Three Cheers for Our Post-Factual Turn!
One thing
our post-factual age has made clear is that we do not live by the “facts” at
all. No, we live rather by the stories that have and continue to shape our
lives. We may not be aware of them. They seem to us to be just the way things
are. The “facts” as we see them fit the contours these stories have already etched
into our hearts, minds, and bodies. And it remains so until enough challenges
to the truth and reality of those stories accumulate.

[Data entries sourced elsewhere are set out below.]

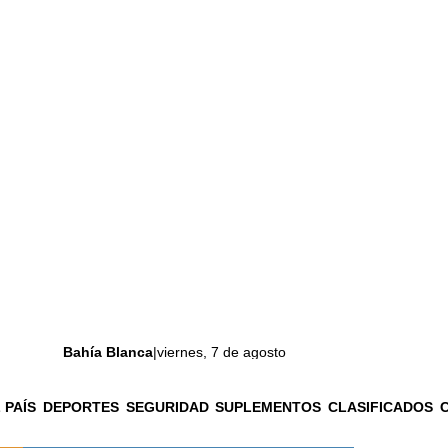
Bahía Blanca
|
viernes, 7 de agosto
 PAÍS
DEPORTES
SEGURIDAD
SUPLEMENTOS
CLASIFICADOS
La ciudad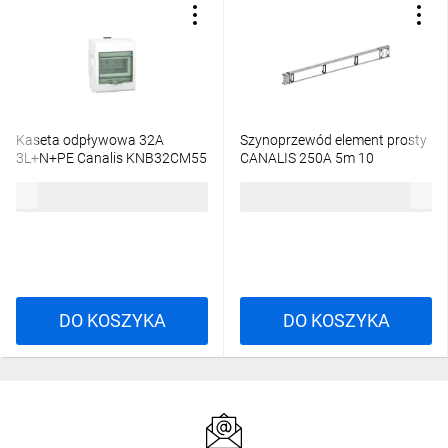
Kaseta odpływowa 32A
Szynoprzewód element prosty
3L+N+PE Canalis KNB32CM55
CANALIS 250A 5m 10
odpływów KSA250ED45010
335,43 zł
brutto
3234,20 zł
brutto
DO KOSZYKA
DO KOSZYKA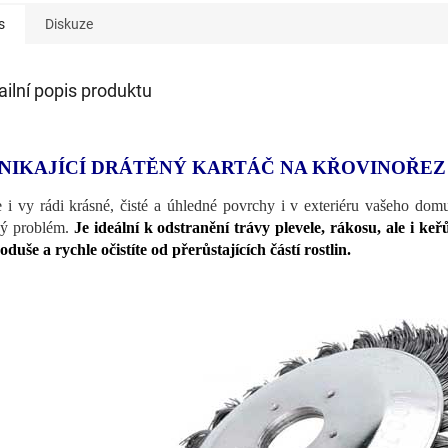
s
Diskuze
ailní popis produktu
NIKAJÍCÍ DRÁTĚNÝ KARTÁČ NA KŘOVINOŘEZ
 i vy rádi krásné, čisté a úhledné povrchy i v exteriéru vašeho do
ý problém.
Je ideální k odstranění trávy plevele, rákosu, ale i k
oduše a rychle očistíte od přerůstajících částí rostlin.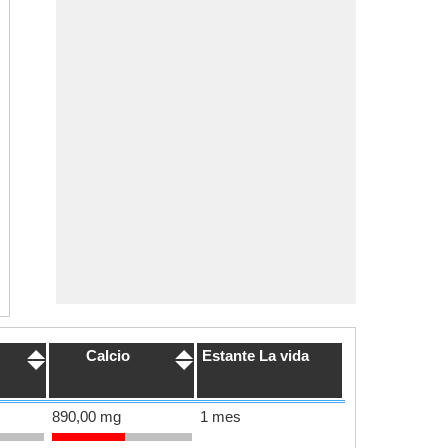
Calcio
Estante La vida
890,00 mg
1 mes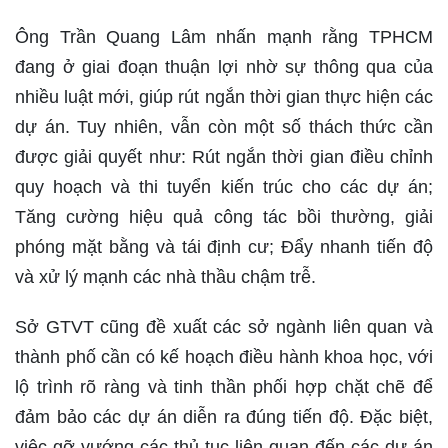
Ông Trần Quang Lâm nhấn mạnh rằng TPHCM
đang ở giai đoạn thuận lợi nhờ sự thông qua của
nhiều luật mới, giúp rút ngắn thời gian thực hiện các
dự án. Tuy nhiên, vẫn còn một số thách thức cần
được giải quyết như: Rút ngắn thời gian điều chỉnh
quy hoạch và thi tuyển kiến trúc cho các dự án;
Tăng cường hiệu quả công tác bồi thường, giải
phóng mặt bằng và tái định cư; Đẩy nhanh tiến độ
và xử lý mạnh các nhà thầu chậm trễ.
Sở GTVT cũng đề xuất các sở ngành liên quan và
thành phố cần có kế hoạch điều hành khoa học, với
lộ trình rõ ràng và tinh thần phối hợp chặt chẽ để
đảm bảo các dự án diễn ra đúng tiến độ. Đặc biệt,
việc gỡ vướng các thủ tục liên quan đến các dự án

Thomas Kuhn taught us
that science progresses by following the accepted findings of the science of
the time until enough “anomalies,” that is, experimental results that don’t
accord with the accepted scientific findings, accumulate that make it
impossible to accept the science of the times with intellectual honesty. And
the paradigm of science changes taking on a new shape that becomes the reigning
description of science until the next paradigm shift.
Now that
we no longer even pretend to live by “facts,” it will not be they that provoke
a paradigm shift in our societal or individual ways of construing reality. Oh,
at some point reality will impose itself in such a way that we will have to
change or substantially modify our stories under its pressure. For instance, if
climate change is true, generations not too far hence will be forced to accommodate
how they understand the world under its crushing, even mortal press. Until then
climate change remains a debating point for which “facts” can be marshalled for
divergent points of view.
A “modern”
response, which most of us are still inclined to resort to in response to these
kinds of issues, is to try and debate these “facts” and prove theirs and
dispute the other side’s. As most of us know now, this approach seldom if ever accomplishes
every much.
Today,
however, our post-factual turn might provoke us to a “post-modern” (if I may
use the term) response. We might choose to hear the “facts” presented for a
given perspective as thumbnail versions of longer stories that lie behind them
rather than discrete, provable, “things” that either are or are not true. We
might then respond by asking about what such “facts” mean to them, why they
seem important, and what would we lose by coming to see things differently. We
might then share the same things about why and how we see the world the way we do.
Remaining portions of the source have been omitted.